* _Task objective_
In the material below, find the line with "иностранного языка и" and the line with "For every named target in this 966×1141", then output those two lines and every line between them, exactly.

━━━━

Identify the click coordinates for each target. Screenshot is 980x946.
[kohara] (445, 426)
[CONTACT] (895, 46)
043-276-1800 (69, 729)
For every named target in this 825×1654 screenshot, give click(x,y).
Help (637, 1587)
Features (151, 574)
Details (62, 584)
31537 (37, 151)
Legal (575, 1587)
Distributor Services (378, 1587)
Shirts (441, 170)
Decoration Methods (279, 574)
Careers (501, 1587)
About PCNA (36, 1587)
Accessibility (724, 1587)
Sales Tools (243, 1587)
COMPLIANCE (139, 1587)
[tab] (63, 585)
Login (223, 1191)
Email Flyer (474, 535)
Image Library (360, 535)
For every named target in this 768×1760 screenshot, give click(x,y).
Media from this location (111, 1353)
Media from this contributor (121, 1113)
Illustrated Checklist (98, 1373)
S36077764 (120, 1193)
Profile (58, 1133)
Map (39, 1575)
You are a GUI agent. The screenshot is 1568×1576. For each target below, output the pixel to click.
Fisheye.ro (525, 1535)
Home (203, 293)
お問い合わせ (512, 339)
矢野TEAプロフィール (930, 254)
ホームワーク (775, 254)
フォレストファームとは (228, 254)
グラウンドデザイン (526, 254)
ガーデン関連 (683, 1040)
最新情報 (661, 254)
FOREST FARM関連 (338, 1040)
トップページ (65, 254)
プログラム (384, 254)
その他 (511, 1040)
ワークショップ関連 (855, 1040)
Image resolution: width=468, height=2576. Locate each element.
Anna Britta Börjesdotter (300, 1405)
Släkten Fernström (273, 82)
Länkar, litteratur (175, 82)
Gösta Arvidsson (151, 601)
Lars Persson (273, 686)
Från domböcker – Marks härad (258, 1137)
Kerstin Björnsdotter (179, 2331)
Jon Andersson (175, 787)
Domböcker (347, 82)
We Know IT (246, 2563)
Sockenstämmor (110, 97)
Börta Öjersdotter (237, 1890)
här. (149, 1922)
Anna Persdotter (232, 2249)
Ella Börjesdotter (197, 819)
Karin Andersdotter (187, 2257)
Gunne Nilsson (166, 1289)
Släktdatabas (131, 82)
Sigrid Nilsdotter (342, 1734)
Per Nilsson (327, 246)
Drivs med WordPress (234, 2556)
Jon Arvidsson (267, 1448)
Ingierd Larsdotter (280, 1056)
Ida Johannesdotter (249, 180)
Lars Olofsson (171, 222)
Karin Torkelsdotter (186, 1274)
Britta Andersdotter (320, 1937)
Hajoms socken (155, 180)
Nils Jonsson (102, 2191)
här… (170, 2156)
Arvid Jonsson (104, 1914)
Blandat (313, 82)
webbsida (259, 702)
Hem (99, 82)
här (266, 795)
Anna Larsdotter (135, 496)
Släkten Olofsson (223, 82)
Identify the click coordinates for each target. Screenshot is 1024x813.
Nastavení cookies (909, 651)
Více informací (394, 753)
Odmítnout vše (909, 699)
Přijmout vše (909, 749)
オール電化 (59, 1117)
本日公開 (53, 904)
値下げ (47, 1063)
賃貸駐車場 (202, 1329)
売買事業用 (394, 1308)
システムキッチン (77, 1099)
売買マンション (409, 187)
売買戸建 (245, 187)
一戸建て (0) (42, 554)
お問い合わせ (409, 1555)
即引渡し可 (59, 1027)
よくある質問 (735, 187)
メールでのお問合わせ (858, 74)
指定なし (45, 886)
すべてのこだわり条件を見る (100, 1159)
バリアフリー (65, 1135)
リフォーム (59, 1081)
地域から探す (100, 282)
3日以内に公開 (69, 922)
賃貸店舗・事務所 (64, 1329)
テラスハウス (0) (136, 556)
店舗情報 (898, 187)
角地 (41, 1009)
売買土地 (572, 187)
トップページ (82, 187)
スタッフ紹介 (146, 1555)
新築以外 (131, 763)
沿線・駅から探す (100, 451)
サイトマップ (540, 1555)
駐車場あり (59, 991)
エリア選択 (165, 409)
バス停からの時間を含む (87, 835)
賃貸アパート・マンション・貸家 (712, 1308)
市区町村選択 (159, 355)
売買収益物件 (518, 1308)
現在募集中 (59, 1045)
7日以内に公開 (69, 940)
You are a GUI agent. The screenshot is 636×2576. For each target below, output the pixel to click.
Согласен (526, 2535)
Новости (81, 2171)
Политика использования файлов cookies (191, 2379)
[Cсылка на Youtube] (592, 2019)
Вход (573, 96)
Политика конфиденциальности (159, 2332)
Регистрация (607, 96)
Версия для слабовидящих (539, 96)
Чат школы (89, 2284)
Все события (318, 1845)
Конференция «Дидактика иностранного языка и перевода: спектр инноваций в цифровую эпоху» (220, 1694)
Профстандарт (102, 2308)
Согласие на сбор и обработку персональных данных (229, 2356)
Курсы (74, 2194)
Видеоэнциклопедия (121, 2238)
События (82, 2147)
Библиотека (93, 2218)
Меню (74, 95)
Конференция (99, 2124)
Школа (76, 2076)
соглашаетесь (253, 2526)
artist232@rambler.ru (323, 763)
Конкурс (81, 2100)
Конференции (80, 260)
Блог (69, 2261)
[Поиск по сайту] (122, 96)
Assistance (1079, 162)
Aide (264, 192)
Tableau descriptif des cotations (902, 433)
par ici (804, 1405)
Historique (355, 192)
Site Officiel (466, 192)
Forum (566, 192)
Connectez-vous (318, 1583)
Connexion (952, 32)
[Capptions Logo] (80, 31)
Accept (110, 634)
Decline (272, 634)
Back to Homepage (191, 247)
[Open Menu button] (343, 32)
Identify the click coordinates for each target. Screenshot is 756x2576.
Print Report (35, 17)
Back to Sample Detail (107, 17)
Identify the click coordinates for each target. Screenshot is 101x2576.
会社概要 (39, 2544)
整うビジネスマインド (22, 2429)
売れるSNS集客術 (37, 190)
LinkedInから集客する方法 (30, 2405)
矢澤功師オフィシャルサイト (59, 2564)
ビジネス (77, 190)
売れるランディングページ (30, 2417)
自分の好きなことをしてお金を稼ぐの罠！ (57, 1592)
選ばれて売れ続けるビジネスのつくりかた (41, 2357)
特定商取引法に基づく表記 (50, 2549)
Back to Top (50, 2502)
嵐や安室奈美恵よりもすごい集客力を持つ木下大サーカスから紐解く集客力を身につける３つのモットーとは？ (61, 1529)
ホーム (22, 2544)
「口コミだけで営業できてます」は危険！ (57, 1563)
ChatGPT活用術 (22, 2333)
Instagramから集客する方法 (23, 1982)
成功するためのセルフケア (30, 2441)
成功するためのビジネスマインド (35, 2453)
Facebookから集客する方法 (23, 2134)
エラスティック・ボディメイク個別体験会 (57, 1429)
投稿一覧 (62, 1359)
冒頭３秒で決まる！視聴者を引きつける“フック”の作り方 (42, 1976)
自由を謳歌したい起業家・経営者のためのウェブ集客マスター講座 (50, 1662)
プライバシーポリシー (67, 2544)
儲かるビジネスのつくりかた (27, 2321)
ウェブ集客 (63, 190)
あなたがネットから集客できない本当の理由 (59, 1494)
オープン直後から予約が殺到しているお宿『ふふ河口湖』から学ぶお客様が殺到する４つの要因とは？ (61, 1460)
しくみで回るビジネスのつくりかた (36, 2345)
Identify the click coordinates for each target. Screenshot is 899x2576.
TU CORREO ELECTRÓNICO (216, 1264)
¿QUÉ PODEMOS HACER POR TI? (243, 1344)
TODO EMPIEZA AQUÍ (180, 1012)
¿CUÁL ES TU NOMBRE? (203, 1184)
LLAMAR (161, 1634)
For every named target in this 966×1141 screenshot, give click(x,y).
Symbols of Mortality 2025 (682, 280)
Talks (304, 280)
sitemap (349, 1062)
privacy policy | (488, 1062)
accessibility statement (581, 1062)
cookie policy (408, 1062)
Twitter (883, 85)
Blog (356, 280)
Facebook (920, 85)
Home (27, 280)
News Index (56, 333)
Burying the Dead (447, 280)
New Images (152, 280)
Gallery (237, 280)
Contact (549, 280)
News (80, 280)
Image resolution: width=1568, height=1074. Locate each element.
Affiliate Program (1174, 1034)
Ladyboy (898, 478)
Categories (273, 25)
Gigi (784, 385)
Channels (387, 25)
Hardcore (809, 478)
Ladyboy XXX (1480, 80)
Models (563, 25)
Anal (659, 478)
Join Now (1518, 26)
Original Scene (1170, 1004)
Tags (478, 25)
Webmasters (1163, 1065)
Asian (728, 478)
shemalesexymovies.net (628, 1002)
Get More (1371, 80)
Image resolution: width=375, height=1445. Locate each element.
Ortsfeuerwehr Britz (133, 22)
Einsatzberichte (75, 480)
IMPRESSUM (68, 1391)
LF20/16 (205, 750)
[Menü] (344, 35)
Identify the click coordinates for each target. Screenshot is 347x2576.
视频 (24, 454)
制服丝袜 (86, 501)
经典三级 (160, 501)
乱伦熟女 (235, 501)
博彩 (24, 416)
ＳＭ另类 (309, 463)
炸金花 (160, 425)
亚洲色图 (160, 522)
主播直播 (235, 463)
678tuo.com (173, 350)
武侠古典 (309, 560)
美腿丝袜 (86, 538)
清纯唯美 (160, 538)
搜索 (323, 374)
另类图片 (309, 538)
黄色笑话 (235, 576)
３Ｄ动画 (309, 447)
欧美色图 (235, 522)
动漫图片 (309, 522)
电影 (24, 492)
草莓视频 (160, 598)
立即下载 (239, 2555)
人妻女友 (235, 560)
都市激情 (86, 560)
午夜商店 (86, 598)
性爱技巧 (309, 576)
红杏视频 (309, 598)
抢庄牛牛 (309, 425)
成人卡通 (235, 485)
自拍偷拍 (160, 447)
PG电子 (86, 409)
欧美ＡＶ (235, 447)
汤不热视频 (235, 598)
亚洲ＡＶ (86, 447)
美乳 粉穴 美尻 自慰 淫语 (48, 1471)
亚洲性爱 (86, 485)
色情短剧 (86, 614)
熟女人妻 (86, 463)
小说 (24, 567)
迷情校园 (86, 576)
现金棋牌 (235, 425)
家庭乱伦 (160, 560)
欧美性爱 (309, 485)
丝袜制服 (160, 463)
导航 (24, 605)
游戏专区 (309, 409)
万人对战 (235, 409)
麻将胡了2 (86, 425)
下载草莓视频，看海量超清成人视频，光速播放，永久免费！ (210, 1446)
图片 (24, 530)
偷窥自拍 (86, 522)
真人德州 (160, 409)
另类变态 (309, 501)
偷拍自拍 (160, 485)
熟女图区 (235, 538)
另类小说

━━━━

* _Solution below_
Конференция «Дидактика иностранного языка и перевода: спектр инноваций в цифровую эпоху» (220, 1694)
Профстандарт (102, 2308)
Согласие на сбор и обработку персональных данных (229, 2356)
Курсы (74, 2194)
Видеоэнциклопедия (121, 2238)
События (82, 2147)
Библиотека (93, 2218)
Меню (74, 95)
Конференция (99, 2124)
Школа (76, 2076)
соглашаетесь (253, 2526)
artist232@rambler.ru (323, 763)
Конкурс (81, 2100)
Конференции (80, 260)
Блог (69, 2261)
[Поиск по сайту] (122, 96)
Assistance (1079, 162)
Aide (264, 192)
Tableau descriptif des cotations (902, 433)
par ici (804, 1405)
Historique (355, 192)
Site Officiel (466, 192)
Forum (566, 192)
Connectez-vous (318, 1583)
Connexion (952, 32)
[Capptions Logo] (80, 31)
Accept (110, 634)
Decline (272, 634)
Back to Homepage (191, 247)
[Open Menu button] (343, 32)
Identify the click coordinates for each target. Screenshot is 756x2576.
Print Report (35, 17)
Back to Sample Detail (107, 17)
Identify the click coordinates for each target. Screenshot is 101x2576.
会社概要 (39, 2544)
整うビジネスマインド (22, 2429)
売れるSNS集客術 (37, 190)
LinkedInから集客する方法 (30, 2405)
矢澤功師オフィシャルサイト (59, 2564)
ビジネス (77, 190)
売れるランディングページ (30, 2417)
自分の好きなことをしてお金を稼ぐの罠！ (57, 1592)
選ばれて売れ続けるビジネスのつくりかた (41, 2357)
特定商取引法に基づく表記 (50, 2549)
Back to Top (50, 2502)
嵐や安室奈美恵よりもすごい集客力を持つ木下大サーカスから紐解く集客力を身につける３つのモットーとは？ (61, 1529)
ホーム (22, 2544)
「口コミだけで営業できてます」は危険！ (57, 1563)
ChatGPT活用術 (22, 2333)
Instagramから集客する方法 (23, 1982)
成功するためのセルフケア (30, 2441)
成功するためのビジネスマインド (35, 2453)
Facebookから集客する方法 (23, 2134)
エラスティック・ボディメイク個別体験会 (57, 1429)
投稿一覧 (62, 1359)
冒頭３秒で決まる！視聴者を引きつける“フック”の作り方 (42, 1976)
自由を謳歌したい起業家・経営者のためのウェブ集客マスター講座 (50, 1662)
プライバシーポリシー (67, 2544)
儲かるビジネスのつくりかた (27, 2321)
ウェブ集客 (63, 190)
あなたがネットから集客できない本当の理由 (59, 1494)
オープン直後から予約が殺到しているお宿『ふふ河口湖』から学ぶお客様が殺到する４つの要因とは？ (61, 1460)
しくみで回るビジネスのつくりかた (36, 2345)
Identify the click coordinates for each target. Screenshot is 899x2576.
TU CORREO ELECTRÓNICO (216, 1264)
¿QUÉ PODEMOS HACER POR TI? (243, 1344)
TODO EMPIEZA AQUÍ (180, 1012)
¿CUÁL ES TU NOMBRE? (203, 1184)
LLAMAR (161, 1634)
For every named target in this 966×1141 screenshot, give click(x,y).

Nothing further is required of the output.